PROBLEM DETAILS: Give the records again. Keep them exact and leave out the images.
+++
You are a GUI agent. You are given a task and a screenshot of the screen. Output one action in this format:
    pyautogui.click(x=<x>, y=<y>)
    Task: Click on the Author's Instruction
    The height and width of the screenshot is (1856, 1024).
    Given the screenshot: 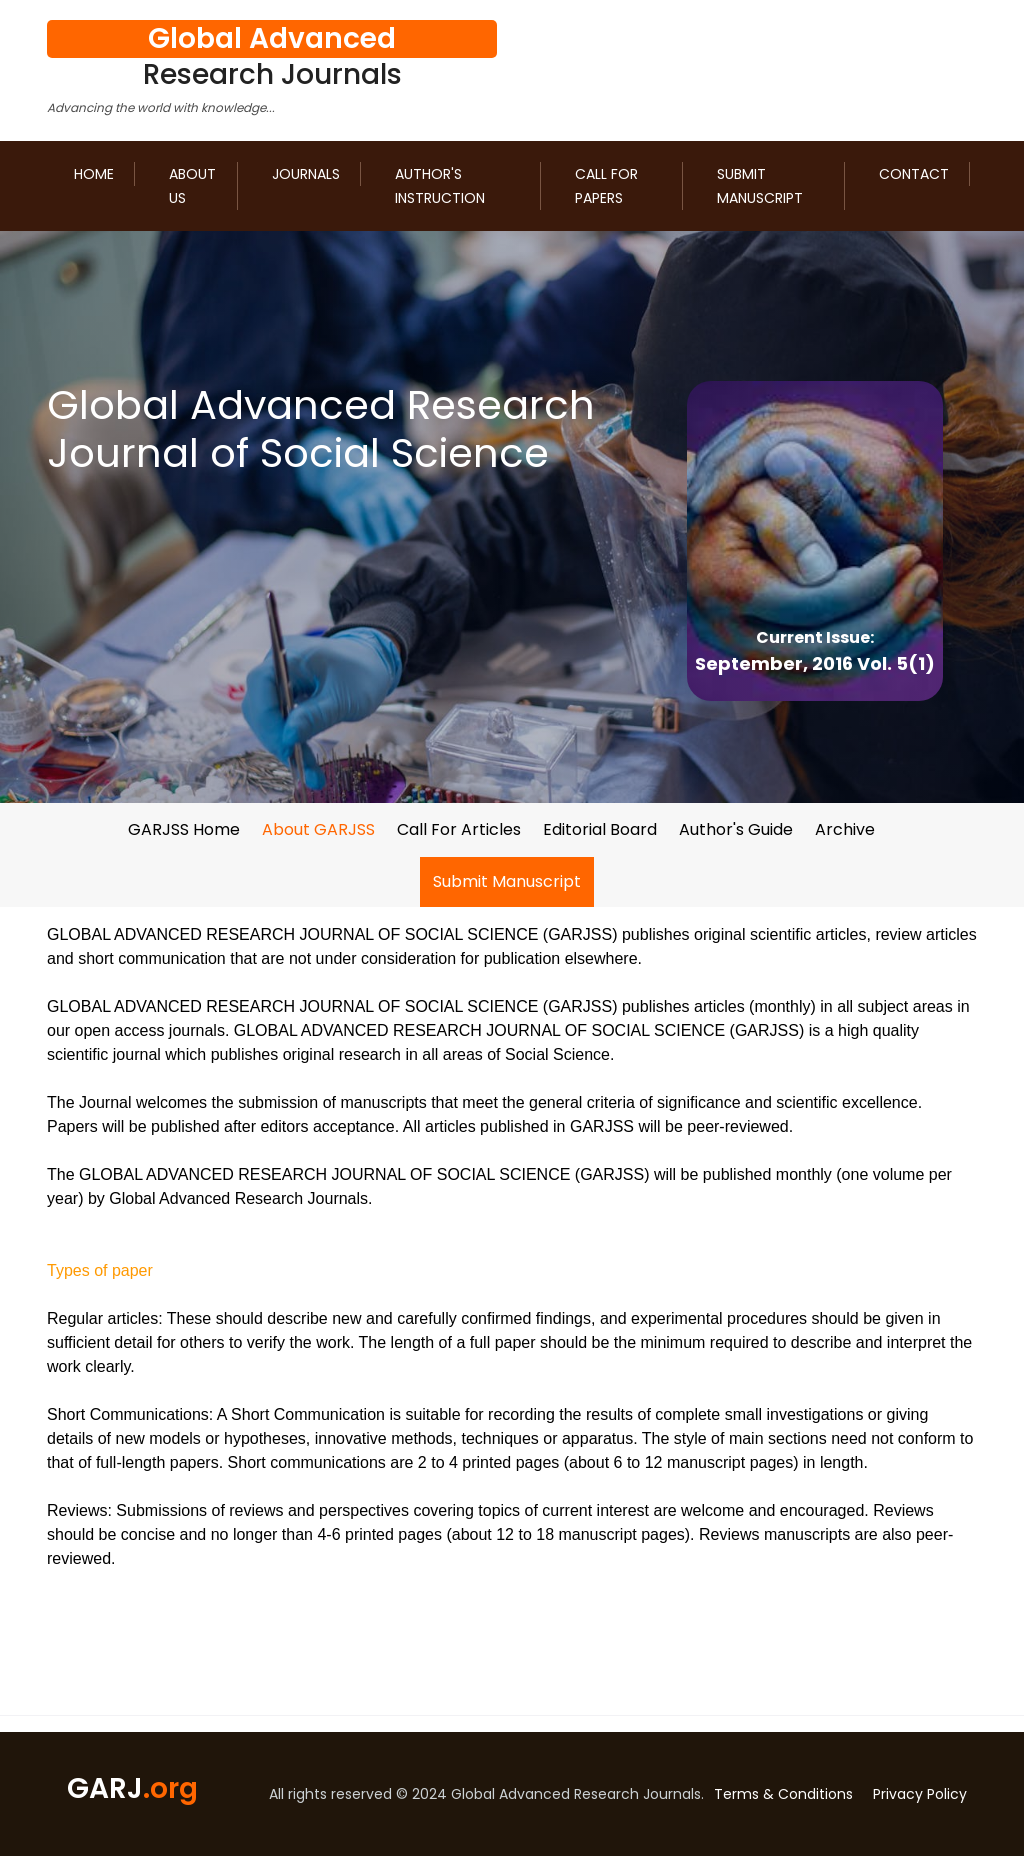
+++
RESPONSE AREA:
You are a GUI agent. You are given a task and a screenshot of the screen. Output one action in this format:
    pyautogui.click(x=<x>, y=<y>)
    Task: Click on the Author's Instruction
    The height and width of the screenshot is (1856, 1024).
    Given the screenshot: 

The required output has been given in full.